Einhellig ist der Wunsch nach mehr Flexibilität, wenn es um die Frage geht, ob Tarifverträge und die Arbeitszeiten branchenweit oder auf Betriebsebene geregelt werden sollten. 63 Prozent der Deutschen und 57 Prozent der Gewerkschaftsmitglieder befürworten Tarifverträge auf Unternehmensebene; vor zehn Jahren waren es nur 36 Prozent. 81 Prozent der Deutschen und 74 Prozent der Gewerkschafter sind der Meinung, daß Arbeitszeiten je nach Auslastung und Wirtschaftslage unternehmensintern geregelt werden sollten. Damit einher geht ein wachsendes Mißtrauen gegenüber den Gewerkschaften. Nur noch 30 Prozent sehen den Einfluß der Gewerkschaften als gerade richtig an, vor zehn Jahren waren es noch 53 Prozent. Dagegen meinen 41 Prozent der Deutschen, daß der gewerkschaftliche Einfluß zu groß sei; vor zehn Jahren waren es erst 25 Prozent.

Schlechte Noten für den Wirtschaftsstandort

Schlechte Noten vergeben die Deutschen für die Qualität des Wirtschaftsstandorts. 60 Prozent der Befragten sagen, daß die Rahmenbedingungen für Unternehmen sich verschlechtert haben. Doch sind immerhin noch 51 Prozent der Meinung, daß die deutschen Unternehmen für den internationalen Wettbewerb gut gerüstet sind (2000: 61 Prozent). 42 Prozent glauben dies jedoch nicht.
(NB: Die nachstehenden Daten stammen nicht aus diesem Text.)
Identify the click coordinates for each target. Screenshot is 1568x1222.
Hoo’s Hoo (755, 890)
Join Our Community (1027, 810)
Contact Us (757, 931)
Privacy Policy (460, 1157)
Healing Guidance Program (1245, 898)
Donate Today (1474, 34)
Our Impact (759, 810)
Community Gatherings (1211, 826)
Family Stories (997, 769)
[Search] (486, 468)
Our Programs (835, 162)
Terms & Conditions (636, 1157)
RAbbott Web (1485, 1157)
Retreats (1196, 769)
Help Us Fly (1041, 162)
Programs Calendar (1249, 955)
Mit 49 Prozent meint fast die Hälfte der Deutschen, daß die Attraktivität des Wirtschaftsstandorts für ausländische Investoren gesunken ist; vor vier Jahren glaubten dies nur 25 Prozent. Gespalten ist die Bevölkerung jedoch in der Frage, ob sich für ausländische Unternehmen eine Investition hierzulande lohnt. 48 Prozent sehen das nicht, 46 Prozent aber doch. Freilich stimmten vor vier Jahren noch 62 Prozent zu, und nur 32 Prozent antworteten mit Nein. Immerhin glauben noch 56 Prozent der Deutschen, daß es sich lohnt, sich selbständig zu machen.

Negativ fällt das Urteil über deutsche Unternehmen aus, die Produktionsstätten ins Ausland verlegen. 45 Prozent bringen dafür Verständnis auf, 53 Prozent nicht. Als Gründe für den Marsch ins Ausland werden mit rund 80 Prozent zu hohe Löhne hierzulande und mit über 50 Prozent die Steuerlast genannt. Doch halten nur 40 Prozent der Deutschen die Unternehmenssteuern hierzulande für zu hoch, 45 Prozent jedoch für gerade richtig oder für zu niedrig. Während fast die Hälfte der Befragten glaubt, daß hohe Unternehmensgewinne allgemein als anstößig empfunden werden, sagen das von sich selbst nur 19 Prozent. Die repräsentative Umfrage wurde vom Ipos-Institut in Mannheim im Auftrag des Bankenverbands durchgeführt. Befragt wurden im April 1546 Personen.